Stellantis to Test 5-Minute Electric Vehicle Battery Swapping

Published on December 8, 2023 in News by AFP

Car manufacturer Stellantis said Thursday it will test a system to swap batteries in a fleet of electric cars in Madrid next year.

The test using technology from California startup Ample will allow users of a car sharing fleet of Fiat 500e subcompacts in the Spanish capital to switch out used EV batteries for fully charged ones in less than five minutes.

"Battery swapping technology allows an EV customer who stops at a battery swapping station to have its depleted EV battery swapped out for a fully charged battery in a matter of minutes," said Stellantis, which owns the Fiat brand alongside a number of other European and U.S. brands such Peugeot and Jeep.

Photo: Stellantis

Limited driving range and slow chargers are widely seen as deterring many consumers from buying electric vehicles.

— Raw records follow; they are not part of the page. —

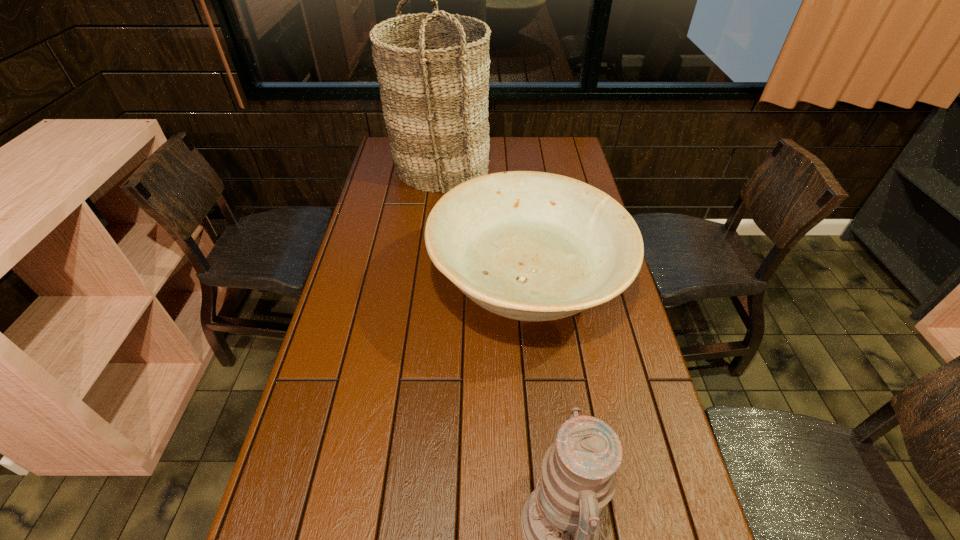 You are a GUI agent. You are given a task and a screenshot of the screen. Output one action in this format:
    pyautogui.click(x=<x>, y=<y>)
    Task: Click on the tallest object
    This screenshot has width=960, height=540.
    Given the screenshot: What is the action you would take?
    pyautogui.click(x=435, y=101)

Find the location of a particular element. The width and height of the screenshot is (960, 540). basket is located at coordinates (435, 101).

Where is `the shortest object`? The height and width of the screenshot is (540, 960). the shortest object is located at coordinates (532, 246).

In order to click on dish in this screenshot , I will do `click(532, 246)`.

Where is `free spot located 0.280m on the front of the tallest object`? Image resolution: width=960 pixels, height=540 pixels. free spot located 0.280m on the front of the tallest object is located at coordinates (431, 247).

This screenshot has width=960, height=540. In order to click on vacant space located 0.140m on the front of the shortest object in this screenshot , I will do `click(541, 422)`.

At what (x,y) coordinates should I click in order to perform the action: click on object that is at the far edge. Please return your answer as a coordinate pair (x, y). The width and height of the screenshot is (960, 540). Looking at the image, I should click on (435, 101).

Identify the location of object situated at the left edge. Image resolution: width=960 pixels, height=540 pixels. (435, 101).

Where is `object that is at the right edge`? The height and width of the screenshot is (540, 960). object that is at the right edge is located at coordinates [x=532, y=246].

Locate an element on the screen. The image size is (960, 540). object present at the far left corner is located at coordinates (435, 101).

"The combination of offering compelling electric vehicles that can also receive a full charge in less than five minutes will help remove the remaining impediments to electric vehicle adoption," Ample chief executive Khaled Hassounah said in a statement.

Ample said its automatic battery-swapping stations can be set up in public spaces in as little as three days, and could use a subscription model to reduce upfront costs for drivers.

The companies will work on integrating swappable batteries in other brands in Stellantis' stable, which also includes Chrysler, Citroen, Dodge and Maserati.

The financial details of the partnership were not disclosed.

Stellantis aims to offer a fully electric lineup of vehicles in Europe by 2030.

Photo: Stellantis

Ample is not the first company to try swappable batteries.

California startup Better Place launched a battery swapping scheme in Israel for Renault-Nissan vehicles, but Tesla's deployment of fast chargers saw the industry head in that direction and the company went under in 2013.

Chinese manufacturer Nio developed with Ampere a network of hundreds of battery swapping stations, with a couple dozen stations also in Germany, Norway and Sweden.

Chinese carmaker Geely, the parent company of Volvo and Lotus, joined the network at the end of November.